Saved data entries:
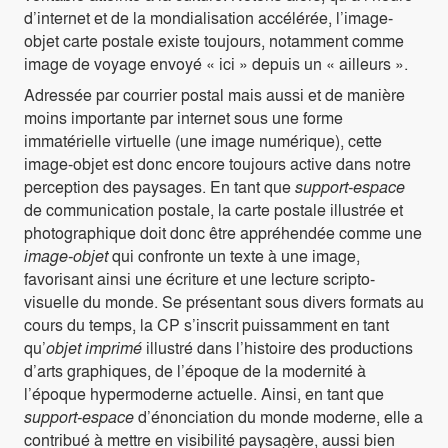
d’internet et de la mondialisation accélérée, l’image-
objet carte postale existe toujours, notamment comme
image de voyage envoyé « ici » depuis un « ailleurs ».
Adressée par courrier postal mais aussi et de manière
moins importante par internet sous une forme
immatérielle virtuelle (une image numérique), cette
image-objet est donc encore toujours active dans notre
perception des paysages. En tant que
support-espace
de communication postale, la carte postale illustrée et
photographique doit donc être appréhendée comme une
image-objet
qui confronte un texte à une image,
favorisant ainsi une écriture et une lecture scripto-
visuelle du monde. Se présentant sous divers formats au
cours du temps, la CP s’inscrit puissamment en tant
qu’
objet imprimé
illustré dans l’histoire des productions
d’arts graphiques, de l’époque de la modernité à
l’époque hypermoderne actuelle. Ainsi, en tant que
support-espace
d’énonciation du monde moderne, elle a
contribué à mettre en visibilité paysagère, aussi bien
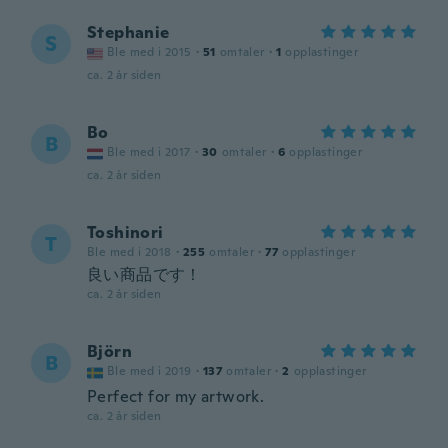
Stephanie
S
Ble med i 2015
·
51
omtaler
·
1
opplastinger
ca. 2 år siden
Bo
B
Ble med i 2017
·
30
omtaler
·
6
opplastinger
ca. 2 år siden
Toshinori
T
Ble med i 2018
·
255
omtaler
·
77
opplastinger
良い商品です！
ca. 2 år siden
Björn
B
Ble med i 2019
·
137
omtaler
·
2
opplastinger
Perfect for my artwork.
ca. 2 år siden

EXERCISE
Only the text of the records belongs in your answer, copied exactly as it appears above.

SOLUTION
d’internet et de la mondialisation accélérée, l’image-
objet carte postale existe toujours, notamment comme
image de voyage envoyé « ici » depuis un « ailleurs ».
Adressée par courrier postal mais aussi et de manière
moins importante par internet sous une forme
immatérielle virtuelle (une image numérique), cette
image-objet est donc encore toujours active dans notre
perception des paysages. En tant que
support-espace
de communication postale, la carte postale illustrée et
photographique doit donc être appréhendée comme une
image-objet
qui confronte un texte à une image,
favorisant ainsi une écriture et une lecture scripto-
visuelle du monde. Se présentant sous divers formats au
cours du temps, la CP s’inscrit puissamment en tant
qu’
objet imprimé
illustré dans l’histoire des productions
d’arts graphiques, de l’époque de la modernité à
l’époque hypermoderne actuelle. Ainsi, en tant que
support-espace
d’énonciation du monde moderne, elle a
contribué à mettre en visibilité paysagère, aussi bien
Stephanie
S
Ble med i 2015
·
51
omtaler
·
1
opplastinger
ca. 2 år siden
Bo
B
Ble med i 2017
·
30
omtaler
·
6
opplastinger
ca. 2 år siden
Toshinori
T
Ble med i 2018
·
255
omtaler
·
77
opplastinger
良い商品です！
ca. 2 år siden
Björn
B
Ble med i 2019
·
137
omtaler
·
2
opplastinger
Perfect for my artwork.
ca. 2 år siden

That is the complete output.